BEGIN Input records

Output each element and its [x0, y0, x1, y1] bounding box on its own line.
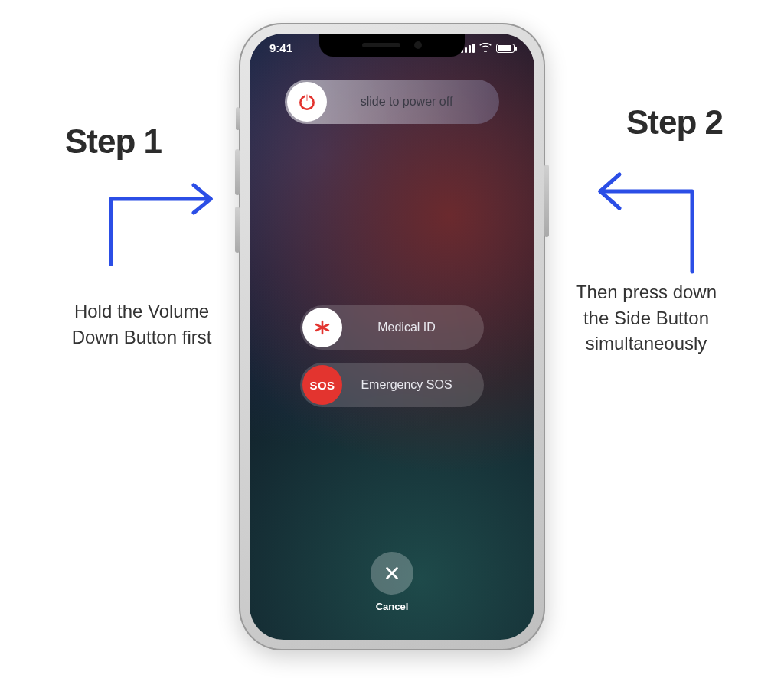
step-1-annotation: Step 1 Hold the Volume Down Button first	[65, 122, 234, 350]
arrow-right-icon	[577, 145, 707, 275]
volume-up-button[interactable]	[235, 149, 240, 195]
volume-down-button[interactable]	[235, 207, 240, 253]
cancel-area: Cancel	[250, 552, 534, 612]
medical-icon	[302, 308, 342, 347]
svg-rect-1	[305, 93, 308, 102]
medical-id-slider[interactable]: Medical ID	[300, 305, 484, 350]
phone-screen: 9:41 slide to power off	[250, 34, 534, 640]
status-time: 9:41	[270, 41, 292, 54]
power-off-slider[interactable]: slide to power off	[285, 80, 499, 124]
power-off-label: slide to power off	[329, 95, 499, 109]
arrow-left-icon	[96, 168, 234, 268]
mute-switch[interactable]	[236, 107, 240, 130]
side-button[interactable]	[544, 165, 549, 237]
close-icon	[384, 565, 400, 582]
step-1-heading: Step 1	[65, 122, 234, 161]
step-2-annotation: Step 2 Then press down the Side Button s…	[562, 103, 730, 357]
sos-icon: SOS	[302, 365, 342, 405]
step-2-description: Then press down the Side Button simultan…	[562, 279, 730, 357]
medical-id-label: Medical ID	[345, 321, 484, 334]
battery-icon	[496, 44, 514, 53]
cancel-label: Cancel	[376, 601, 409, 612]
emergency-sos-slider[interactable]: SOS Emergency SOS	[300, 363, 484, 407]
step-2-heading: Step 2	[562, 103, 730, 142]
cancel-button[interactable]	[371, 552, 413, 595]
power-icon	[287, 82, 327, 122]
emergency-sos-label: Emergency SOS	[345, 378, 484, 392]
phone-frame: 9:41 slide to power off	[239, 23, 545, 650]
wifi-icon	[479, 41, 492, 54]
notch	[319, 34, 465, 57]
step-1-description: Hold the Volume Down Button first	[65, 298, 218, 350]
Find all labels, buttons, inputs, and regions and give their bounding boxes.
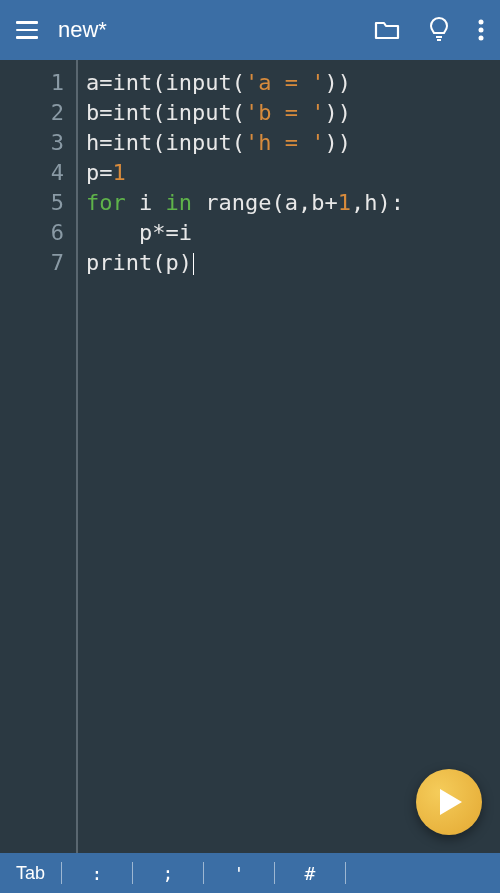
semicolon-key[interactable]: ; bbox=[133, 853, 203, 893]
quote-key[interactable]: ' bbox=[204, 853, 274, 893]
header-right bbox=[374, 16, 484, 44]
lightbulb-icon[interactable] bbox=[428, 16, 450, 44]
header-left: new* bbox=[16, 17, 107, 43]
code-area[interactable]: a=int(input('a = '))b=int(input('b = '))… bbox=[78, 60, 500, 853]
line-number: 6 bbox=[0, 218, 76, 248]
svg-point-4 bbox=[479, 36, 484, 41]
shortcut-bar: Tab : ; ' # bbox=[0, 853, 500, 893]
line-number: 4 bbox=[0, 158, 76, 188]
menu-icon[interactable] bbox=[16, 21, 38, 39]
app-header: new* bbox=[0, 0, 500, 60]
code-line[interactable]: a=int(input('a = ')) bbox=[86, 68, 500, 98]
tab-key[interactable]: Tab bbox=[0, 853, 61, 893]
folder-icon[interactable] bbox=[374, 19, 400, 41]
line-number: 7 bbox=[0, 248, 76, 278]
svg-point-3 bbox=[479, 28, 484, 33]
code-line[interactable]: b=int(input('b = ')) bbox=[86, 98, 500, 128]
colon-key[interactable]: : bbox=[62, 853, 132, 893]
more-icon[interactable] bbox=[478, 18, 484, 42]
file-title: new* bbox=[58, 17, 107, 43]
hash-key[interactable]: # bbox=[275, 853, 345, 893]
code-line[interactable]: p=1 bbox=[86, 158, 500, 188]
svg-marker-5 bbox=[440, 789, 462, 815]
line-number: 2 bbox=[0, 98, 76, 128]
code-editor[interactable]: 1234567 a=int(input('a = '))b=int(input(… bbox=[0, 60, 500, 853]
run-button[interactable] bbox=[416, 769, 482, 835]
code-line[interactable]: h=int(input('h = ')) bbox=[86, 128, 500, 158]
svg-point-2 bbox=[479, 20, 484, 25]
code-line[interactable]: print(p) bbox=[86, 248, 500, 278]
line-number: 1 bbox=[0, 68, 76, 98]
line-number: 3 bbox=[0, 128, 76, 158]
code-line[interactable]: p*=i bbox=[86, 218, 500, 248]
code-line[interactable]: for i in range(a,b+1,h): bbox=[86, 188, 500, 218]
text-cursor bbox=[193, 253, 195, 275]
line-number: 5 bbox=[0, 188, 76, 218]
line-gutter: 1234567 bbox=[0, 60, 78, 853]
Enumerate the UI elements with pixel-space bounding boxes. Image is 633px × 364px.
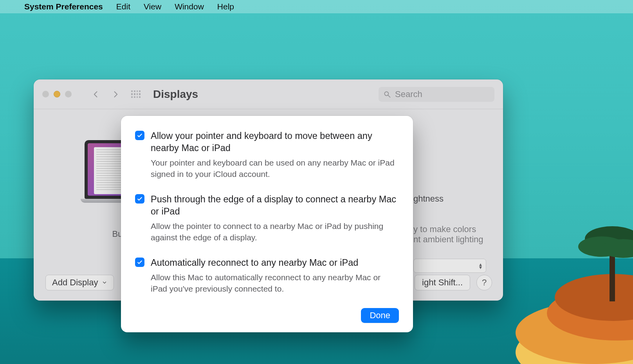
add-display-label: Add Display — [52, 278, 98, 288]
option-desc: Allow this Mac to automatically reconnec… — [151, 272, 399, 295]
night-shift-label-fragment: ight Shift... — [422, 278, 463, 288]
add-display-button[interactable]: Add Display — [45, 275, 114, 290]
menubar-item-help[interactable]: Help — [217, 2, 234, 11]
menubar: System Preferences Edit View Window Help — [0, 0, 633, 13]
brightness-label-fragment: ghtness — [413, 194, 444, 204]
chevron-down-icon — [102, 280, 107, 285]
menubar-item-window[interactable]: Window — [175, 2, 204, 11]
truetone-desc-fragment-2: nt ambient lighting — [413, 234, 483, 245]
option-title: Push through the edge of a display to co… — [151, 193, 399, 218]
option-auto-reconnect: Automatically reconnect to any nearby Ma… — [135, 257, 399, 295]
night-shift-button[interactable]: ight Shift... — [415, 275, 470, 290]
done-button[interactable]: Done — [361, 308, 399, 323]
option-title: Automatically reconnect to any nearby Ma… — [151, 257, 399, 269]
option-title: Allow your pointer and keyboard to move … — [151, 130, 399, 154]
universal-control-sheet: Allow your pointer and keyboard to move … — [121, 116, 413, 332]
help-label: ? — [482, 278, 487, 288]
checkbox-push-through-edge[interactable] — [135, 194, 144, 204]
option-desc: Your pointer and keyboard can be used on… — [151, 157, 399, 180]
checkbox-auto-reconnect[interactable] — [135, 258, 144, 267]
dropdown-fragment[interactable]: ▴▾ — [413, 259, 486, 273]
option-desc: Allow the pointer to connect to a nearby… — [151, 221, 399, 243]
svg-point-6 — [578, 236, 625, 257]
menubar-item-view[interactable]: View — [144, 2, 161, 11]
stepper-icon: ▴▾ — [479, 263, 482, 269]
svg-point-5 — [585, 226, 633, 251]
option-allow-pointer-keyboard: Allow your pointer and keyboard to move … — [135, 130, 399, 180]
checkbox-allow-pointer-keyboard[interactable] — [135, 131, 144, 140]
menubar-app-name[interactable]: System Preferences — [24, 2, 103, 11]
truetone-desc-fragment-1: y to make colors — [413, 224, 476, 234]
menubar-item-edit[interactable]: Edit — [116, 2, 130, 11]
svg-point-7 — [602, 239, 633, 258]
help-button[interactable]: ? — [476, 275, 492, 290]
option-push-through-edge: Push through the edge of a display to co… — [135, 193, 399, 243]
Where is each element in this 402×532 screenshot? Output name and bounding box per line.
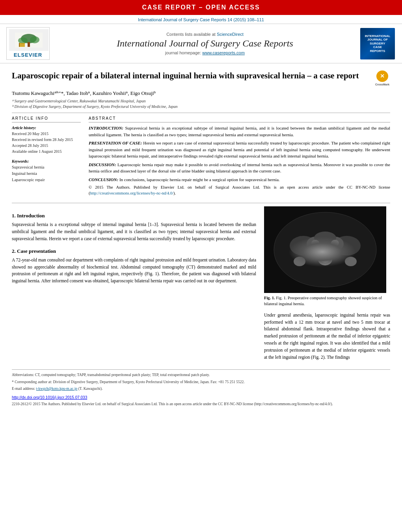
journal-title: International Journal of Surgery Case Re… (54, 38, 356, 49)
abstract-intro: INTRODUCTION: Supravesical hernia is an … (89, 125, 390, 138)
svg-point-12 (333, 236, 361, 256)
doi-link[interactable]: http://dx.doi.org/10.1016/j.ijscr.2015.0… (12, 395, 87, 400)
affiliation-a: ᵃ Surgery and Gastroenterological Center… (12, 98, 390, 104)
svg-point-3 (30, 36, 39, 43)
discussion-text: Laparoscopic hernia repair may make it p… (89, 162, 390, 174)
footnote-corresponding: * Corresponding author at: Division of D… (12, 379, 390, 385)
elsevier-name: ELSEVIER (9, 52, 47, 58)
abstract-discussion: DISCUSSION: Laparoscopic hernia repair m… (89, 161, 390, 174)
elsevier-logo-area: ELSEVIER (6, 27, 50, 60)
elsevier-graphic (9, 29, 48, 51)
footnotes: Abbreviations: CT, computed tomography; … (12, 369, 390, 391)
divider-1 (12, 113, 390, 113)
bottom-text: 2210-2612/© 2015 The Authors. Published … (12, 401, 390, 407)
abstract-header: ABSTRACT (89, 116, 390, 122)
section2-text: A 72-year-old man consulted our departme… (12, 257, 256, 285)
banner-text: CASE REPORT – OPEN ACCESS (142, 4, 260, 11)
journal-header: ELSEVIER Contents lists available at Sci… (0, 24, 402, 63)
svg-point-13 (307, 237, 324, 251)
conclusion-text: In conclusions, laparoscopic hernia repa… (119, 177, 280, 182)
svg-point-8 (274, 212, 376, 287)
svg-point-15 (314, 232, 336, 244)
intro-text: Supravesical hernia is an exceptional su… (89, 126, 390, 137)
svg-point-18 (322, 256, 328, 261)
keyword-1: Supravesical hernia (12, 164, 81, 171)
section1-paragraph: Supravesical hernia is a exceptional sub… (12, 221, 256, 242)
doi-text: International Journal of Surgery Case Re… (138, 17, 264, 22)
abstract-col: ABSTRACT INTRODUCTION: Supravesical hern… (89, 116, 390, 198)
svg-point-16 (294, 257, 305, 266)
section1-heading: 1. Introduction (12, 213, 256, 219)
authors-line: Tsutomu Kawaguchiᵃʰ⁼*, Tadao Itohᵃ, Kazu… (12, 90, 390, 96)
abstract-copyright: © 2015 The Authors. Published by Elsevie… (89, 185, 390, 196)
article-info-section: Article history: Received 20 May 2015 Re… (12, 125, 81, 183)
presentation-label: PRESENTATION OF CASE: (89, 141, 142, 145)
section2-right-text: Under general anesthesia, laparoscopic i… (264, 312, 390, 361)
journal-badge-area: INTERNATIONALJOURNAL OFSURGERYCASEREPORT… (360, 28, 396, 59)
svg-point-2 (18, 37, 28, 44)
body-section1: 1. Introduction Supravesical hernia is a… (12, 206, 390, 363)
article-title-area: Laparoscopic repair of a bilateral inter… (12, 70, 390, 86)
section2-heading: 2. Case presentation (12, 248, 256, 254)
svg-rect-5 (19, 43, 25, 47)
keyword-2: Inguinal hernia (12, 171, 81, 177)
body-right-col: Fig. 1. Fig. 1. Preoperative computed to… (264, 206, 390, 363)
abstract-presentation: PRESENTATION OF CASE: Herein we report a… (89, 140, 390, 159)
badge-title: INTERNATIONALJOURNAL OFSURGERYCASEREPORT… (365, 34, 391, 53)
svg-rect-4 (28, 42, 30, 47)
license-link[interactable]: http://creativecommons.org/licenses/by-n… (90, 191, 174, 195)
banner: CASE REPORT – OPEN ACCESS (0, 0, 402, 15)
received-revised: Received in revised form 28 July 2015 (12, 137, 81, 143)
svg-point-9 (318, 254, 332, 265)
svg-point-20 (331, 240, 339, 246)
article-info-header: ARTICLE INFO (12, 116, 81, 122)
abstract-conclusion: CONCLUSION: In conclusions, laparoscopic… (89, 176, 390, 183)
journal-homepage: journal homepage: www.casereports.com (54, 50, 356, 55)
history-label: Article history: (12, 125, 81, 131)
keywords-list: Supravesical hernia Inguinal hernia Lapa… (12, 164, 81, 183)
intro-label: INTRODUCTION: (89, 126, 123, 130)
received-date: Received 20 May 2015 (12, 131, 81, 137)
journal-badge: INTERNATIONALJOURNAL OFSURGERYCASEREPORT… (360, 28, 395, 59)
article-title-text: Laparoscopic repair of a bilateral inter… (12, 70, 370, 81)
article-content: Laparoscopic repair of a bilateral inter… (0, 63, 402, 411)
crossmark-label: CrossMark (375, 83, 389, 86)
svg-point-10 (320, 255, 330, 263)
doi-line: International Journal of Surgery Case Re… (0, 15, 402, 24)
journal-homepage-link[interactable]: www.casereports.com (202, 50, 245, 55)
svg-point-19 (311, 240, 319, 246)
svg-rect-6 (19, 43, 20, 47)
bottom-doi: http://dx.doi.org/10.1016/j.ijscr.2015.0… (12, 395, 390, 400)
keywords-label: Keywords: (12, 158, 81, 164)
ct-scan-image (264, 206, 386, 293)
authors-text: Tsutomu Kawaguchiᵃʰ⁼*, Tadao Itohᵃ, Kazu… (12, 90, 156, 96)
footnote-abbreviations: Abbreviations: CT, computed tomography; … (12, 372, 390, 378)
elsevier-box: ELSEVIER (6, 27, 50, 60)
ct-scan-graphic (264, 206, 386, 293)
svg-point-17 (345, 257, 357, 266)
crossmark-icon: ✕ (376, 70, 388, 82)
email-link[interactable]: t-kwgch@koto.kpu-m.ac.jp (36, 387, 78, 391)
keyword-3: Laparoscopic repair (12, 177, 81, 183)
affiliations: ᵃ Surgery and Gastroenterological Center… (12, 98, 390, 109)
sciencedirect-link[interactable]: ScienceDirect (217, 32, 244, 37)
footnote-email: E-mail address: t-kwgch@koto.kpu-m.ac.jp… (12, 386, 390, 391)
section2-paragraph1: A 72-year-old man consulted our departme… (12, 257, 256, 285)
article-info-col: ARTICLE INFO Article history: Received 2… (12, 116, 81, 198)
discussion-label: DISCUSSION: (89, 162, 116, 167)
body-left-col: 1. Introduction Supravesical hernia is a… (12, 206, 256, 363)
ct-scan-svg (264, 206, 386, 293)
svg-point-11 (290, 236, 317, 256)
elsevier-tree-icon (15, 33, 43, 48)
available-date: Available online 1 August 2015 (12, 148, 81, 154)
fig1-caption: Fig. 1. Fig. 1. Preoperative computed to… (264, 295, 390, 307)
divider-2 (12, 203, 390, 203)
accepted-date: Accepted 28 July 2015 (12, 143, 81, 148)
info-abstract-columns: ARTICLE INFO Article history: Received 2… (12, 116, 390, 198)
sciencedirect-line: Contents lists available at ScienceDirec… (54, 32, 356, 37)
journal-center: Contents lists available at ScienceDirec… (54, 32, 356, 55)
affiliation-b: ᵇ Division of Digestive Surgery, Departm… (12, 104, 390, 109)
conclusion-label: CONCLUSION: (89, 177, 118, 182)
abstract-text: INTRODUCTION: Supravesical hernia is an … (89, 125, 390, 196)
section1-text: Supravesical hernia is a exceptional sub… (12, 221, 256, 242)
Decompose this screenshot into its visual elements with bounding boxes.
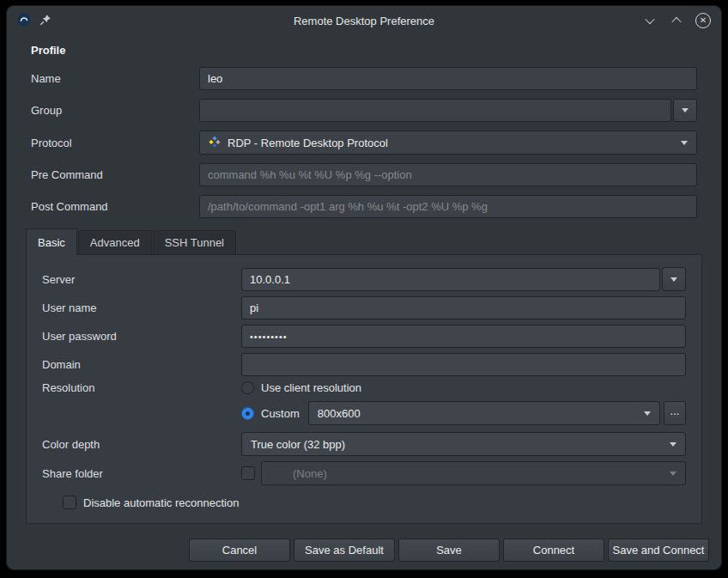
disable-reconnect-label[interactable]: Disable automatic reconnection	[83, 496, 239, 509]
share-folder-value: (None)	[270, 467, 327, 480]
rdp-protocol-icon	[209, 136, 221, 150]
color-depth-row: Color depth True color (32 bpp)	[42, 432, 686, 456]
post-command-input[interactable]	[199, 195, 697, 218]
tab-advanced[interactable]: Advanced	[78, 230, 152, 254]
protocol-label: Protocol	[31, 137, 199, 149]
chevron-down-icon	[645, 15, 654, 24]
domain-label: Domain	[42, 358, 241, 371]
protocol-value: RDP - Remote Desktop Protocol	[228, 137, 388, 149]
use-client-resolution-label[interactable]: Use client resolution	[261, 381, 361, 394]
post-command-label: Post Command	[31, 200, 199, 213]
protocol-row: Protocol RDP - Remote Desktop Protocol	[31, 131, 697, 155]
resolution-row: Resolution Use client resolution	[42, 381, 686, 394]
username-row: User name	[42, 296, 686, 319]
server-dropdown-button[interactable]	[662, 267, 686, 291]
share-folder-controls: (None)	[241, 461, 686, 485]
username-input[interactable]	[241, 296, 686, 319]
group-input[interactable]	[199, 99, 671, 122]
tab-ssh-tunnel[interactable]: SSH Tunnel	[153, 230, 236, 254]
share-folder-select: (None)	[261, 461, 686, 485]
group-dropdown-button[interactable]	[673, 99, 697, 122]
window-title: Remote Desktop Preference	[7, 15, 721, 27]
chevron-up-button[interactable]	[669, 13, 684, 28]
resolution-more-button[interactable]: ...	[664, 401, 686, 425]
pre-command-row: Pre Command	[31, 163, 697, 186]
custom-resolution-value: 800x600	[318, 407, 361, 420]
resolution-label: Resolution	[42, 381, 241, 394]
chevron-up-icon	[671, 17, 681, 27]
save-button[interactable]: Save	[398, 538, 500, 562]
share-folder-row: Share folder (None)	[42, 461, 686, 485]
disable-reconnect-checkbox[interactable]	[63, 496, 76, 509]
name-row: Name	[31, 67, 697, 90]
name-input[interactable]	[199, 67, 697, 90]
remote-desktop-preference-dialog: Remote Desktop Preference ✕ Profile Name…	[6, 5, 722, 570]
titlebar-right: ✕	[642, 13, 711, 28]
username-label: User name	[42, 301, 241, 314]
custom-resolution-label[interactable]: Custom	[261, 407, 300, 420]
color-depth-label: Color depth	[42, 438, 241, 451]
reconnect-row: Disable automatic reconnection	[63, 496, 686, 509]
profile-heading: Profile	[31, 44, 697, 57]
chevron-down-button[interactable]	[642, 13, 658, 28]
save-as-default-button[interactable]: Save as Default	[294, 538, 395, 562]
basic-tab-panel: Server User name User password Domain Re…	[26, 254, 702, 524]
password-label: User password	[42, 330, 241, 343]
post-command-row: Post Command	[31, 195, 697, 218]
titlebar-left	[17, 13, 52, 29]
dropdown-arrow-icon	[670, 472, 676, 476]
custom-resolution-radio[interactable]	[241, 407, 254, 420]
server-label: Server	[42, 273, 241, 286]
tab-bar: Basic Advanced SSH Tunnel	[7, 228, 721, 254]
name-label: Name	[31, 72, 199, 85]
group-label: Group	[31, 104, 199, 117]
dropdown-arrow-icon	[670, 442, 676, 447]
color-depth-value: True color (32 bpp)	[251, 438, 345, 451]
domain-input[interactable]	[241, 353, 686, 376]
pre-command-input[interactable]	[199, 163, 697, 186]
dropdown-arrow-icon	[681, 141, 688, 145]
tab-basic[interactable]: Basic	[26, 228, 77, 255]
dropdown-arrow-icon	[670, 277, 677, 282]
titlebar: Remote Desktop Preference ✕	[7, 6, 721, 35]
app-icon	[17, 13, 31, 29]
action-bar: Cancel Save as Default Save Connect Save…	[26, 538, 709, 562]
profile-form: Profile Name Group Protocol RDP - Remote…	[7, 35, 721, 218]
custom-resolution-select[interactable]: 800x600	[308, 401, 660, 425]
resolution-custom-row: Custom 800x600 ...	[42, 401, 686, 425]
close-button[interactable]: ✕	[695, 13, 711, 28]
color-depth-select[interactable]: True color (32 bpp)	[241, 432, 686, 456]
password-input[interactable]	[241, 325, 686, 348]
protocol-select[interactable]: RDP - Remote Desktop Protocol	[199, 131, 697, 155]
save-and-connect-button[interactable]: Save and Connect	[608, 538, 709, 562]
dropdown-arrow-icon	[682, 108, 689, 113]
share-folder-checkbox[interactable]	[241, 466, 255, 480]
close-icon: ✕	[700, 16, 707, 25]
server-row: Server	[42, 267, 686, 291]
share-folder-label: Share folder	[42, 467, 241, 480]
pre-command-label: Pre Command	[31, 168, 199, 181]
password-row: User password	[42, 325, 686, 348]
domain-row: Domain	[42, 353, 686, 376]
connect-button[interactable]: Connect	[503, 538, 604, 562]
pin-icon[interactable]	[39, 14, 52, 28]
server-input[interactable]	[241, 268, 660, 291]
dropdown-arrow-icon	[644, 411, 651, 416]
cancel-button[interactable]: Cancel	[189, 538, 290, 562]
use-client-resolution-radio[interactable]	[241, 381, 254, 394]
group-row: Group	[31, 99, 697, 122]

END Input records

▶ Work required:
A single number is needed: the count of lines in the records that contain "boxes".

▶ Reply:
3